01:50:11.000 I don't want to leave you out there, dude.
01:50:12.000 You know I love you.
01:50:13.000 Anyways, we're all at Desquad.TV. And so is all the pilots.
01:50:16.000 We do a lot of pilots.
01:50:17.000 And they also do, whenever there's a UFC, they get hammered and they watch the UFC together and do their own coinciding podcast, like talking shit about fights as they go down.
01:50:26.000 And sometimes you even had Joey on that one once, right?
01:50:29.000 How fucking fun was that?
01:50:30.000 It was great.
01:50:31.000 Well, you get to go watch the UFC with Joey.
01:50:33.000 I have to commentate, man.
01:50:35.000 He sits next to Joey Diaz, you know?
01:50:37.000 That's good.
01:50:38.000 You can't get any better entertainment than Joey Diaz.
01:50:42.000 The last UFC, high on acid, okay?
01:50:45.000 He drops two tabs of acid and watching cage fights, and they all, I mean, what was that like?
01:50:49.000 What was that like sitting there with him for six hours?
01:50:51.000 Well, it's like you're in bed with him because the seats are so small, so you're kind of like on his lap, like holding like a big stuffed animal.
01:50:58.000 So you got that, but then you got like the most hilarious commentary.
01:51:03.000 Ever.
01:51:03.000 And what's cool is that that's what we do on the UFC Drunk House.
01:51:06.000 We pretty much, you know, we'll have some people like that, Joey Diaz and stuff like that, and just getting drunk and watching UFCs.
01:51:11.000 And it's kind of like a commentary.
01:51:13.000 A lot of your fans like to re-watch the UFCs.
01:51:16.000 So it's like, hey, you know, turn it on with our commentary this time.
01:51:19.000 And it's just a bunch of other, you know, comics just doing your job by drinking and smoking weed and cussing.
01:51:23.000 But allow to do it the right way.
01:51:24.000 And do it the right way, yeah.
01:51:25.000 Well, I can never do it the right way, too, because a lot of things you say when you're fucking around with your friends are very disrespectful.
01:51:30.000 Right.
01:51:30.000 You know, you say, goodnight, bitch!
01:51:32.000 What the fuck?
01:51:32.000 Fuck I tell you!
01:51:34.000 You know, hope you brought your jammies!
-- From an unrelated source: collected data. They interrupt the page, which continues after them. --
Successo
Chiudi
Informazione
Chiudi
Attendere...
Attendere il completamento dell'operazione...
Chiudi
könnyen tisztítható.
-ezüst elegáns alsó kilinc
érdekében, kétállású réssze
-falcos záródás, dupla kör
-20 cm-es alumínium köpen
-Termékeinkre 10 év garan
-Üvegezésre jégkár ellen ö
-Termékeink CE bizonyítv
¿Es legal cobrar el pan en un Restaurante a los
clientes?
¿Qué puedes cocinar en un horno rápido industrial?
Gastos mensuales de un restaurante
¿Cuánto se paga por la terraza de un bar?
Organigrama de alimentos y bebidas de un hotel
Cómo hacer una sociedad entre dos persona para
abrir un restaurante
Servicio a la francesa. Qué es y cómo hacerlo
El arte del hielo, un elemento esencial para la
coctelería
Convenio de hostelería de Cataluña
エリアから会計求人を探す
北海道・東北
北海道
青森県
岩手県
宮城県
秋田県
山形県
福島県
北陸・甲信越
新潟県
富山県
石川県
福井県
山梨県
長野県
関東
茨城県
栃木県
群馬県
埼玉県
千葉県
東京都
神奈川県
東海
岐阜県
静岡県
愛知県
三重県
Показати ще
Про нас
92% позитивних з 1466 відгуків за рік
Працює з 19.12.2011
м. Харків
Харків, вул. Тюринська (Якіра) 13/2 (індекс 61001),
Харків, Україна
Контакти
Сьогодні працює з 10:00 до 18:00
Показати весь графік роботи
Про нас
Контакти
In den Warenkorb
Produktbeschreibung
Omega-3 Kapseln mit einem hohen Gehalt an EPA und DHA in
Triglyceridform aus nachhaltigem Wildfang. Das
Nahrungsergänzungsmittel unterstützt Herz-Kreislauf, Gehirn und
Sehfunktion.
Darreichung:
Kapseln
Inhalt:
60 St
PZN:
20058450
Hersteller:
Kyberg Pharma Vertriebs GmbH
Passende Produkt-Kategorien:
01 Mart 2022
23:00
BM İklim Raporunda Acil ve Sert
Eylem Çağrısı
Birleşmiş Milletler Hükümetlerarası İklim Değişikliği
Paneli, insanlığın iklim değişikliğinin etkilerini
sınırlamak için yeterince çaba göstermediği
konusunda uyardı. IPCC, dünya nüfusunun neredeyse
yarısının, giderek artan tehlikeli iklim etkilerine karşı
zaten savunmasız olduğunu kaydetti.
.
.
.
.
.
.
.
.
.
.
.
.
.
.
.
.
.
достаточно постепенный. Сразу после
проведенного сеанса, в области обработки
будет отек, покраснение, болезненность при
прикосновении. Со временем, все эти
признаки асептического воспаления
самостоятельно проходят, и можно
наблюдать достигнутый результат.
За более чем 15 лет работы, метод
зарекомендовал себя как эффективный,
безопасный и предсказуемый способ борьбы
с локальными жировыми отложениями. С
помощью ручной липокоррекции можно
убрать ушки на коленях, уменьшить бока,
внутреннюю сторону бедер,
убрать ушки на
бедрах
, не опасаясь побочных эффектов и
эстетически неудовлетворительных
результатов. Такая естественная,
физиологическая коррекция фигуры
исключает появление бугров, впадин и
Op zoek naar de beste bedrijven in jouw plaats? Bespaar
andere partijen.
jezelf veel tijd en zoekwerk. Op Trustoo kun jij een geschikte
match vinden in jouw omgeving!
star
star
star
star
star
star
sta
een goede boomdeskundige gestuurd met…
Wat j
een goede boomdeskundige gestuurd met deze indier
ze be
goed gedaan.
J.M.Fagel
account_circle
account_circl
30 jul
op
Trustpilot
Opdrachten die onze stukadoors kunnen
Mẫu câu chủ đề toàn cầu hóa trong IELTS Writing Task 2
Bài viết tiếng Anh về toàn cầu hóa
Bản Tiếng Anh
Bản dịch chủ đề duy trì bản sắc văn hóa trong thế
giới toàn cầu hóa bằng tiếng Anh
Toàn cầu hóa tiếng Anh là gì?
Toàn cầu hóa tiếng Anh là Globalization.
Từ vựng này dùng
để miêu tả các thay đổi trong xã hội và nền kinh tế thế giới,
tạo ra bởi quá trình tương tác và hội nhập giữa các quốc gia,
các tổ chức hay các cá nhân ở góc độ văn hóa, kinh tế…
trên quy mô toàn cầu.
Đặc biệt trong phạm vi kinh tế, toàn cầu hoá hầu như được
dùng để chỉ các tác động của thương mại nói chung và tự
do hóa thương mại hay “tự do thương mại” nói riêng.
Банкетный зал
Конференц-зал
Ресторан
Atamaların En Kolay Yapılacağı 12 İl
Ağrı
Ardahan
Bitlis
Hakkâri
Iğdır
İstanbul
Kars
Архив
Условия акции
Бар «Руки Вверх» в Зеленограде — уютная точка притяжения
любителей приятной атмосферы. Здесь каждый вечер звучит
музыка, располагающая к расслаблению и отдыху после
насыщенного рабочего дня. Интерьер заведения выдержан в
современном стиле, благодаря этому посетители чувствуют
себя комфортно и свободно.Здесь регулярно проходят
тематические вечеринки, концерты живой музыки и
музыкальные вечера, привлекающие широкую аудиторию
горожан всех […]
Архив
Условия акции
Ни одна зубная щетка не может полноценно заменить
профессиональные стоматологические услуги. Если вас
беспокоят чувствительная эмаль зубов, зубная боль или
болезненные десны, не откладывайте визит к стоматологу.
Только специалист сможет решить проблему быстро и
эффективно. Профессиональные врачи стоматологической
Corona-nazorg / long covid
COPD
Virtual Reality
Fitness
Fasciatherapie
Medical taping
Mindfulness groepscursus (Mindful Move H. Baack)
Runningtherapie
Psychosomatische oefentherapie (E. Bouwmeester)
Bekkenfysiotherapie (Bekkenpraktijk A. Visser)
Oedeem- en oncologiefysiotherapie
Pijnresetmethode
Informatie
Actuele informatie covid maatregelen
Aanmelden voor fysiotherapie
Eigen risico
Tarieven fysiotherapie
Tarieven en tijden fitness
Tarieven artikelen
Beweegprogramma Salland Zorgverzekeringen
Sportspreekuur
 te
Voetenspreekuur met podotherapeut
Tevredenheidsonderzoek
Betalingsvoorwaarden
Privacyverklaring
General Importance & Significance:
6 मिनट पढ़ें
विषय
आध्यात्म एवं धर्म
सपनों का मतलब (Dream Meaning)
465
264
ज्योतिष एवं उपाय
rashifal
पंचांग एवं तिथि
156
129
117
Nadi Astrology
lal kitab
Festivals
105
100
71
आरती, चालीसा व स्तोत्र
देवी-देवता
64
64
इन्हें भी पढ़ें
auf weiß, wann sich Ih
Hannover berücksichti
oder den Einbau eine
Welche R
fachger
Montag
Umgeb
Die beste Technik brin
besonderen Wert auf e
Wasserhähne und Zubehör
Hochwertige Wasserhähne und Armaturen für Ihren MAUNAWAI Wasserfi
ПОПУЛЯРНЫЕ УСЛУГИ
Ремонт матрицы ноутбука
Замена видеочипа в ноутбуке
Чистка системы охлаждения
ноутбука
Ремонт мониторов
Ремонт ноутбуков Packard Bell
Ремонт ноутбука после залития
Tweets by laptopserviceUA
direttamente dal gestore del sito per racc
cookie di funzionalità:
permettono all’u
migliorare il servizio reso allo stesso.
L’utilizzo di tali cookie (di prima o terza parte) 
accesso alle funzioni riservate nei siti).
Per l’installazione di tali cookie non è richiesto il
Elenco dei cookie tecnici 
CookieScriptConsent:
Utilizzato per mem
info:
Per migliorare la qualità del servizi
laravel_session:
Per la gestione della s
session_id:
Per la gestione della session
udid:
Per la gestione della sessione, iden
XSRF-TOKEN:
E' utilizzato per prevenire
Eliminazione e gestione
01:51:35.000 You know, guys will sit when they're drunk and they're stoned and they're talking shit, but they would never say that to the fighter or want the fighter to hear that or want anybody else to even...
01:51:42.000 It's only between friends as a goof.
01:51:45.000 Right.
01:51:45.000 So what Joey could say is so much different than anything I could say.
01:51:48.000 Joey says crazy shit sometimes.
01:51:50.000 I saw him on the Alex Jones thing.
01:51:53.000 Oh my God.
01:51:54.000 I was so fucking...
01:51:55.000 He's the funniest guy that's ever lived, man.
01:51:56.000 We did Vegas two weeks ago, dude.
01:51:58.000 He came up and he opens up the show, which is the perfect way to do it.
01:52:01.000 Because Joey's not like an act that likes to do like an hour.
01:52:04.000 Joey doesn't have time to do an hour.
01:52:06.000 His pace, he's got this destructo 15 minute pace.
01:52:11.000 And that's what he does.
01:52:11.000 He doesn't want to do a 45 minute set.
01:52:13.000 So when I take Joey on the road with me, it's like I'm taking another headliner.
01:52:17.000 I mean, he's a fucking headliner, and he opens, and he goes up and just smashes it.
01:52:21.000 Dude, he made me laugh so hard, I literally fell down.
01:52:25.000 I was leaning against a wall.
01:52:27.000 We were all back there.
01:52:29.000 Joey was on stage, and we were in the alleyway that leads the stage where the curtains are at the Lion King Theater in Mandalay Bay.
01:52:37.000 Big giant ass fucking place.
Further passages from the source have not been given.